La vita fatta di Nike ai piedi e pomeriggi passati a giocare con bambini biondissimi, come in una fotografia di fine anni 90. Il tedesco al centro, due bambini biondissimi in braccio. Potrebbero essere i suoi figli, Gina e Mick, ma uno dei due, quello che ribelle non guarda la macchina fotografica, all’obbiettivo restituisce un broncio inconfondibile.
Uno sguardo mai cambiato negli anni, figlio di un atteggiamento, un’indole dell’essere, che forse già possedeva su quell’amaca, in quel pomeriggio di fine anni 90. Tra le braccia di quello che ancora non era un sette volte campione del mondo di Formula 1, c’è un bambino che nell’anno in cui Lewis Hamilton avrebbe potuto battere il record del Kaiser dei sette titoli mondiali, ha strappato la vittoria all’ultimo giro dell’ultima gara del campionato, vincendo il suo primo mondiale: Max Verstappen.

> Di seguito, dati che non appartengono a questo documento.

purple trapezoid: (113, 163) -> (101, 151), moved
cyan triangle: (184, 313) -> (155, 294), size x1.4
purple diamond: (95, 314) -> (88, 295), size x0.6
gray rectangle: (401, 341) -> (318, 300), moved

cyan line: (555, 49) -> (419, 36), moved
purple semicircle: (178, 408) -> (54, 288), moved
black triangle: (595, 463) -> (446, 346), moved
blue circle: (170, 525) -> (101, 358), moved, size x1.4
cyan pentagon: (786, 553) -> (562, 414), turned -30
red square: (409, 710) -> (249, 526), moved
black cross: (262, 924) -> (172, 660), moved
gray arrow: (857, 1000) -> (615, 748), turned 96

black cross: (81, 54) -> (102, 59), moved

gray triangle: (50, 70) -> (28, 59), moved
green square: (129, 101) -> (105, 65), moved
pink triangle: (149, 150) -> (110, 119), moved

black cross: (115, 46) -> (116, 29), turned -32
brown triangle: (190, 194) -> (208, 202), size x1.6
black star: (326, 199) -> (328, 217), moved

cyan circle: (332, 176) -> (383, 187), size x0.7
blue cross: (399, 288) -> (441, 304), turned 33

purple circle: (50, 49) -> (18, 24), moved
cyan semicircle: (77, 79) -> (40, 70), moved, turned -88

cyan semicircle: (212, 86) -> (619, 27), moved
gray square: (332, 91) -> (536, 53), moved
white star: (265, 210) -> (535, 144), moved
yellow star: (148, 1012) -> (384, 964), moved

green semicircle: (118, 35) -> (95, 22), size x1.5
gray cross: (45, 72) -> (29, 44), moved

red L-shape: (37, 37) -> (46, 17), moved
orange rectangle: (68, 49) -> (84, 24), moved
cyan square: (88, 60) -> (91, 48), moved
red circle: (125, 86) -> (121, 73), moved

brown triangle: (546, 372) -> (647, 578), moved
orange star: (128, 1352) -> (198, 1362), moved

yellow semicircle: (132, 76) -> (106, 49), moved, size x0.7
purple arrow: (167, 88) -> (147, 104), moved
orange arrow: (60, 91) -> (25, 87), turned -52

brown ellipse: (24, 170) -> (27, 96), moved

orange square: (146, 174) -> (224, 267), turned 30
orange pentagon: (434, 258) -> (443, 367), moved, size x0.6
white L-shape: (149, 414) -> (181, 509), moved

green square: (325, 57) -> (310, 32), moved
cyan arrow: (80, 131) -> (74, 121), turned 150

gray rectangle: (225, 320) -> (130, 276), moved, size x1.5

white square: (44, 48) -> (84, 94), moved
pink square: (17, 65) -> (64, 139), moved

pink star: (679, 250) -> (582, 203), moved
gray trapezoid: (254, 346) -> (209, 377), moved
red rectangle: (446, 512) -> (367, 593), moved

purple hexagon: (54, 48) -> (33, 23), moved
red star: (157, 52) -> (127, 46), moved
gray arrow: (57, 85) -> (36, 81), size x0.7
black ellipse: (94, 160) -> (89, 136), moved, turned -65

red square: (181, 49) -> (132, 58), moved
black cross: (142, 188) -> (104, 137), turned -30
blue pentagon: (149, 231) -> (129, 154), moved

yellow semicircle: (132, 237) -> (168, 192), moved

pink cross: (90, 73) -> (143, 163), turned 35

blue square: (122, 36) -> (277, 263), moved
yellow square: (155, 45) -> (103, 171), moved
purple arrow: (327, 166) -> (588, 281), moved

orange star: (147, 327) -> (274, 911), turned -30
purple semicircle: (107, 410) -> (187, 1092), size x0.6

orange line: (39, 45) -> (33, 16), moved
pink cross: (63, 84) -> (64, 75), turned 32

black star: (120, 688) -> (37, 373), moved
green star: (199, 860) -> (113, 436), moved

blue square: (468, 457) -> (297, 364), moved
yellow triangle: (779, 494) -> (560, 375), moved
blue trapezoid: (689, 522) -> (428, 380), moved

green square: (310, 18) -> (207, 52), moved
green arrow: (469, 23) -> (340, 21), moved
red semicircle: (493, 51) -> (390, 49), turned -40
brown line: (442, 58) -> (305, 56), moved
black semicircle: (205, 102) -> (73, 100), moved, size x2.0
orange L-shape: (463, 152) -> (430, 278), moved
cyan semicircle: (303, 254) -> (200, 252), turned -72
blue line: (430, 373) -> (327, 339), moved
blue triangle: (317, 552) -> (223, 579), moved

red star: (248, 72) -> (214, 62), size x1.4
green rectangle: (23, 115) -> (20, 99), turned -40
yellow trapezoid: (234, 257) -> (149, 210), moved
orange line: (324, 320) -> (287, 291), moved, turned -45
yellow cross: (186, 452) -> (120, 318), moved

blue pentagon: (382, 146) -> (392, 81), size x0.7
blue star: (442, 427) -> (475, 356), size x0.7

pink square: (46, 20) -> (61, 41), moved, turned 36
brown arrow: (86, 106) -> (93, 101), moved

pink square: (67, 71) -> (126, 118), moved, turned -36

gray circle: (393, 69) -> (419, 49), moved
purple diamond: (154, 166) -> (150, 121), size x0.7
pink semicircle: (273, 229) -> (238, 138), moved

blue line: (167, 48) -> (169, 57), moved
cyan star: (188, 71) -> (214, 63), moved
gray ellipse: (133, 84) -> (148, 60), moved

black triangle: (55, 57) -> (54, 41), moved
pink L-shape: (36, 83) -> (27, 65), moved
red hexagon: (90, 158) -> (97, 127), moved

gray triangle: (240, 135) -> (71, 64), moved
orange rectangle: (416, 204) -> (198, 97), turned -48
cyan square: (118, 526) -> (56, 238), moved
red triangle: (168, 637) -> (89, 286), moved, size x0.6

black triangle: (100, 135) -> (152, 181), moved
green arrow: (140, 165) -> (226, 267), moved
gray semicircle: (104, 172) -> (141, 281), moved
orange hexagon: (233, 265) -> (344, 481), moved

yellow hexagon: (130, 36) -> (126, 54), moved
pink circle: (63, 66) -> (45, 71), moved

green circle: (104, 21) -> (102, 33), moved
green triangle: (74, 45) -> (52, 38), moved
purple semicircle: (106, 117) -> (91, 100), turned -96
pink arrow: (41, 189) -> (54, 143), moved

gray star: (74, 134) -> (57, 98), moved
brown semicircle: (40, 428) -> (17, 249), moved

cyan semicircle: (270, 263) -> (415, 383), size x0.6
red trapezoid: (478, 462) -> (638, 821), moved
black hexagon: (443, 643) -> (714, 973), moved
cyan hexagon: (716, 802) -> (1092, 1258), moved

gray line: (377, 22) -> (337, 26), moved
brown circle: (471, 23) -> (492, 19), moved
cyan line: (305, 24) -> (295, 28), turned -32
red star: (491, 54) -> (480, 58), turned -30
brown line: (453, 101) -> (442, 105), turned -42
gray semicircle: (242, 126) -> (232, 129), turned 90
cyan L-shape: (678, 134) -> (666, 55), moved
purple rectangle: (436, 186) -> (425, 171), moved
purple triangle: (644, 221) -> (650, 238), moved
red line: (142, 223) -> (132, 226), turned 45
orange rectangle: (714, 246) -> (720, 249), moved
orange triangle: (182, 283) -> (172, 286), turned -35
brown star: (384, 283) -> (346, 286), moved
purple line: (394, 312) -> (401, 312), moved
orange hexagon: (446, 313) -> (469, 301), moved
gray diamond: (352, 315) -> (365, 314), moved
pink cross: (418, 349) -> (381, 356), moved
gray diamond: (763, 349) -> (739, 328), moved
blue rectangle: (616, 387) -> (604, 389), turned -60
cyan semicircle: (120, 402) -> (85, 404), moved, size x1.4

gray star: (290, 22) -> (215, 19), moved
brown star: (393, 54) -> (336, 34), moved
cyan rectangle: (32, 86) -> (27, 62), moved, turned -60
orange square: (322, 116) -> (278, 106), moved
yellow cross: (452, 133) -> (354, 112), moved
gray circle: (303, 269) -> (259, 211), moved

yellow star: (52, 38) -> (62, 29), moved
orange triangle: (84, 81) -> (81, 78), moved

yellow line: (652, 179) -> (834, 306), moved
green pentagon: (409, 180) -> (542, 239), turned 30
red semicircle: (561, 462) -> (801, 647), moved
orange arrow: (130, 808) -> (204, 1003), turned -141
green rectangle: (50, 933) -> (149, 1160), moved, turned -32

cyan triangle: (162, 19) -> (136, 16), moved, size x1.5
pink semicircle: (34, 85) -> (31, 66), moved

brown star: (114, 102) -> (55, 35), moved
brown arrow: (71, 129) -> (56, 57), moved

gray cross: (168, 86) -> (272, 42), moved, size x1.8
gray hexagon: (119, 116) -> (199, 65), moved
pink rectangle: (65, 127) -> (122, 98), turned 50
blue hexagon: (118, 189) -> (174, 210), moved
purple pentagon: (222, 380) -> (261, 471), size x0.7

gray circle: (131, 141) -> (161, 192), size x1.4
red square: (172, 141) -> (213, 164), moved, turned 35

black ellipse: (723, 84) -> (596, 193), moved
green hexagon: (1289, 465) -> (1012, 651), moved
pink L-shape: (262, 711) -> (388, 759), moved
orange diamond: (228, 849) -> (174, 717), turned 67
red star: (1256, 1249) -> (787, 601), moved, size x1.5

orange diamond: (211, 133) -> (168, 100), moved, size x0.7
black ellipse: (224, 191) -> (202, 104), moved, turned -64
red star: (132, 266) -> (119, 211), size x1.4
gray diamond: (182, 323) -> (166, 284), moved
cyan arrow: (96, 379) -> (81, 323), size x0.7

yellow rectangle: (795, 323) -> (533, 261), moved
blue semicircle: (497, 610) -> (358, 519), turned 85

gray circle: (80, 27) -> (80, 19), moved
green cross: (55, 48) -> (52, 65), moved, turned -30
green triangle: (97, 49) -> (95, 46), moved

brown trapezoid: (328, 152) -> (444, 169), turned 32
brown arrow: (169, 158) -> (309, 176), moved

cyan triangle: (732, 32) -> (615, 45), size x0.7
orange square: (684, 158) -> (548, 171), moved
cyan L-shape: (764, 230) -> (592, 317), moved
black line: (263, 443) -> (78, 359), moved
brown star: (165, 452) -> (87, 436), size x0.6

Se le fotografie fossero fatte di emozioni questa probabilmente sarebbe fatta quasi completamente di malinconia, il sentimento che da otto anni inghiotte ogni cosa sia appartenuta al Michael Schumacher che ricordiamo, e non a quello che da qualche parte - protetto e nascosto dalla sua famiglia - vive ancora oggi.
E la malinconia è più forte che mai nel giorno del suo 53esimo compleanno, mentre il mondo fuori dalla finestra della sua stanza festeggia il pilota, il talento, il lavoro e la dedizione di un uomo che non assomiglia più, al Kaiser che ricordiamo.